The chamber also called on government institutions to consider the removal of some of the elements in the price build-up of diesel supplied to the mines, saying challenges with the ex-reﬁnery price, as well as taxes, levies, and margins on diesel have a lasting impact on the productivity of the mining industry if not checked.
Additionally, the Chamber urged government to review its intention to standardize mineral revenue retention regimes.
The Chamber’s analysis shows that retaining the existing general practice where mining companies have binding retention agreements based on their forex requirements will inure to the beneﬁt of the industry and the country as well.
On the issue of operational permitting, the Chamber said although there was a slight improvement in the issuance of environmental permits, the unpredictable lead times for issuing permits by the EPA adversely affect project planning and execution.
It also impacts negatively on the sourcing of investment capital for projects because it creates uncertainty regarding cash ﬂows and other project metrics.
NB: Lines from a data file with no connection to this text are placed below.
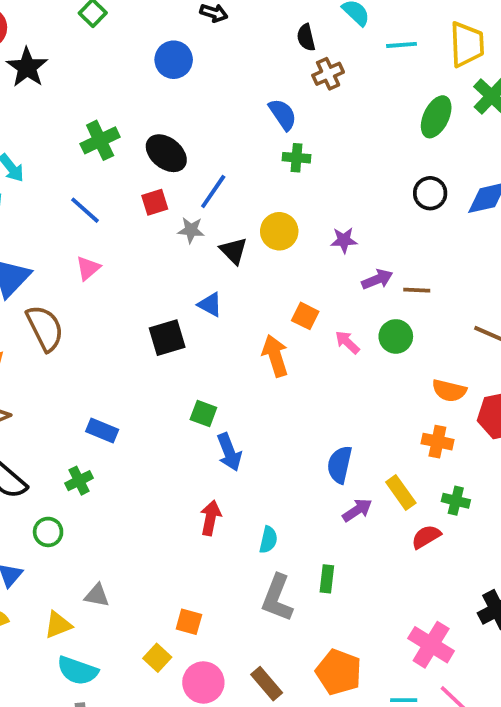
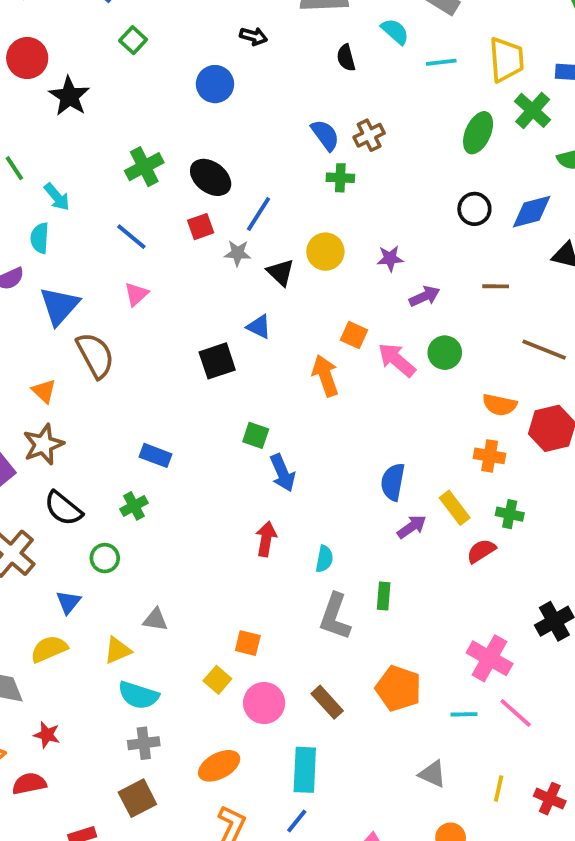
brown cross: (328, 74) -> (369, 135), moved
brown line: (417, 290) -> (496, 286), moved
pink arrow: (347, 342) -> (397, 360), size x1.5

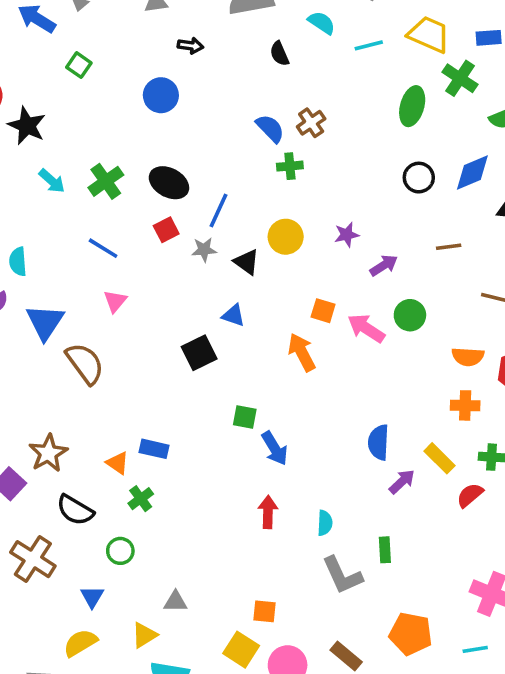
yellow trapezoid: (506, 60) -> (429, 34), turned -54
cyan arrow: (57, 197) -> (52, 181), moved
orange triangle: (44, 391) -> (118, 463), moved
gray L-shape: (335, 617) -> (342, 575), turned -36
yellow square: (217, 680) -> (241, 650), size x1.4

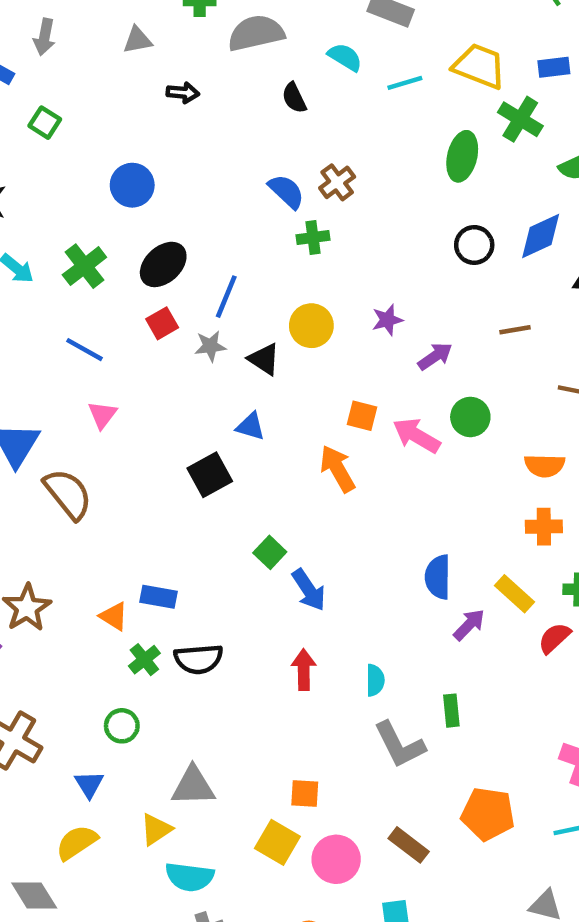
blue circle: (161, 95) -> (132, 185), moved
black ellipse: (169, 183) -> (163, 264), turned -69
green square: (245, 417) -> (270, 552), turned 35
black semicircle: (75, 510) -> (199, 659), moved, turned -33
gray triangle: (175, 602) -> (193, 786), size x1.5

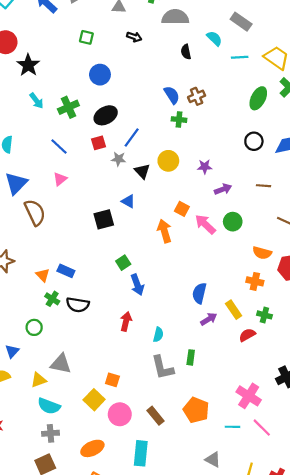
green square: (45, 123) -> (86, 37), moved, turned -32
green cross: (144, 660) -> (52, 299), turned -32

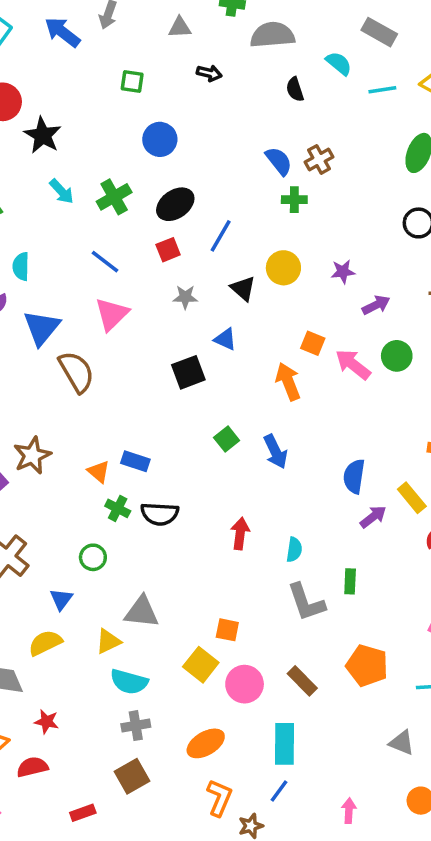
gray star: (119, 159) -> (185, 297), moved
pink triangle: (60, 179) -> (112, 314), size x1.5
blue arrow: (137, 285) -> (275, 452), moved

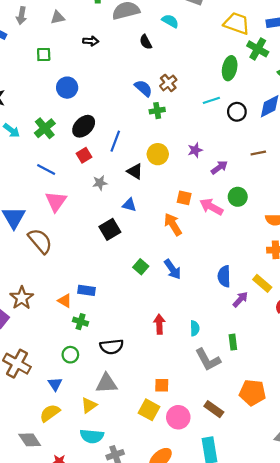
gray triangle: (180, 27) -> (58, 17), moved
cyan line: (382, 90) -> (211, 100), moved
black semicircle: (160, 514) -> (112, 347), moved
cyan semicircle: (129, 682) -> (92, 436), moved

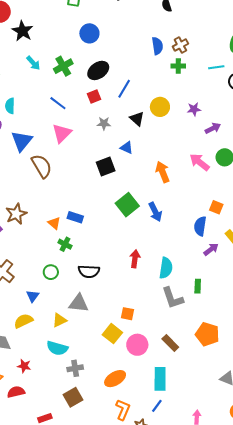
blue semicircle: (143, 88) -> (157, 46), turned 30
green cross: (157, 111) -> (178, 66), moved
orange square: (184, 198) -> (216, 207), moved
green square: (141, 267) -> (127, 205), size x1.6
cyan semicircle: (195, 328) -> (166, 268), size x1.5

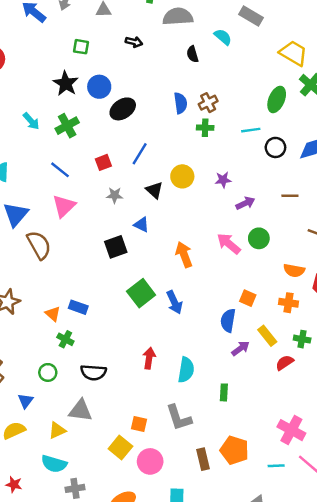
black star: (22, 31) -> (66, 84), moved
black ellipse: (98, 70) -> (123, 109), moved
gray L-shape: (173, 298) -> (179, 418), moved
brown rectangle: (170, 343) -> (203, 459), moved, turned 30

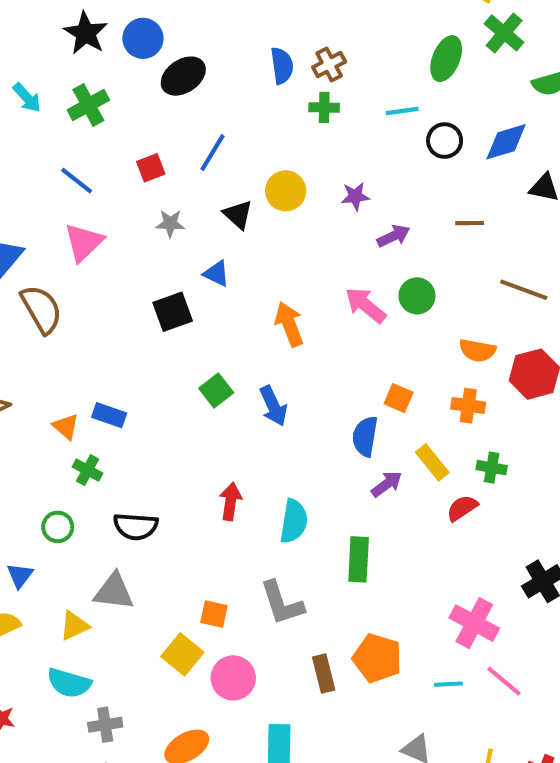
green square: (141, 293) -> (216, 390), size x0.7
green rectangle: (224, 392) -> (359, 559), size x1.5

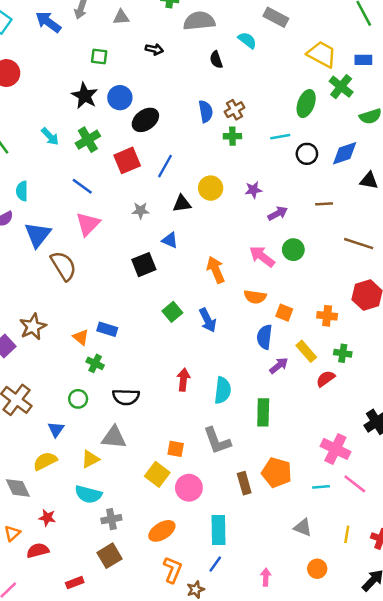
red square: (151, 168) -> (127, 160), moved, size x1.5
black triangle: (238, 215) -> (182, 204), turned -48
orange semicircle: (477, 350) -> (255, 297), moved

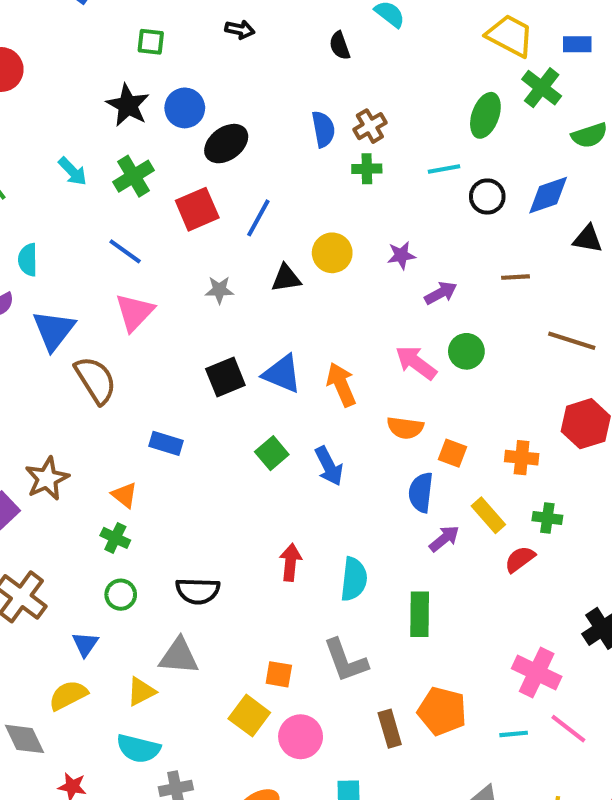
blue triangle: (170, 240) -> (282, 374), moved, size x1.5
blue rectangle: (107, 329) -> (166, 443), moved
green cross: (95, 363) -> (115, 538), moved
One other key challenge that the Chamber had to grapple with was the government’s decision to withdraw military ofﬁcers from the concessions of mining companies on 31st January 2019.
Mr Asubonteng said the measure ushered in serious security challenges for the operating mines across the country, adding that the pull-out of the troops from the mines was disconcerting and resulted in a situation where the mines were not fully assured of safeguarding such critical installations.